Problem to solve
The answer must be every record below, repeated exactly.

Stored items
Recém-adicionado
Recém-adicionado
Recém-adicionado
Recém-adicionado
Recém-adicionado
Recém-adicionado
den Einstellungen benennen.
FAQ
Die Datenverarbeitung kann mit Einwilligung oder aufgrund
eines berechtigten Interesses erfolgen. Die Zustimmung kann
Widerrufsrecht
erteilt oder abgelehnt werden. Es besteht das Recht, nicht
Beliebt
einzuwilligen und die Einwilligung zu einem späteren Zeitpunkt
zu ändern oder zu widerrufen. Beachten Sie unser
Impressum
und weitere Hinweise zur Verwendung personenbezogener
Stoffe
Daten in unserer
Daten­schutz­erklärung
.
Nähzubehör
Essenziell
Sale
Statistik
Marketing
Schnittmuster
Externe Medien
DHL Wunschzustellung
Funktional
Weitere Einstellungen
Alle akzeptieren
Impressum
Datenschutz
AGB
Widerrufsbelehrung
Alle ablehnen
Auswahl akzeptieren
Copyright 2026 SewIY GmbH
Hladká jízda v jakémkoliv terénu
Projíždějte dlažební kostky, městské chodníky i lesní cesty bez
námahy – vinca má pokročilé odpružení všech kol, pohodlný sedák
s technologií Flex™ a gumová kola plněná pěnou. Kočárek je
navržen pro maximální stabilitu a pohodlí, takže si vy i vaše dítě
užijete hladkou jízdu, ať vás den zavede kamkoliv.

Result
Recém-adicionado
Recém-adicionado
Recém-adicionado
Recém-adicionado
Recém-adicionado
Recém-adicionado
den Einstellungen benennen.
FAQ
Die Datenverarbeitung kann mit Einwilligung oder aufgrund
eines berechtigten Interesses erfolgen. Die Zustimmung kann
Widerrufsrecht
erteilt oder abgelehnt werden. Es besteht das Recht, nicht
Beliebt
einzuwilligen und die Einwilligung zu einem späteren Zeitpunkt
zu ändern oder zu widerrufen. Beachten Sie unser
Impressum
und weitere Hinweise zur Verwendung personenbezogener
Stoffe
Daten in unserer
Daten­schutz­erklärung
.
Nähzubehör
Essenziell
Sale
Statistik
Marketing
Schnittmuster
Externe Medien
DHL Wunschzustellung
Funktional
Weitere Einstellungen
Alle akzeptieren
Impressum
Datenschutz
AGB
Widerrufsbelehrung
Alle ablehnen
Auswahl akzeptieren
Copyright 2026 SewIY GmbH
Hladká jízda v jakémkoliv terénu
Projíždějte dlažební kostky, městské chodníky i lesní cesty bez
námahy – vinca má pokročilé odpružení všech kol, pohodlný sedák
s technologií Flex™ a gumová kola plněná pěnou. Kočárek je
navržen pro maximální stabilitu a pohodlí, takže si vy i vaše dítě
užijete hladkou jízdu, ať vás den zavede kamkoliv.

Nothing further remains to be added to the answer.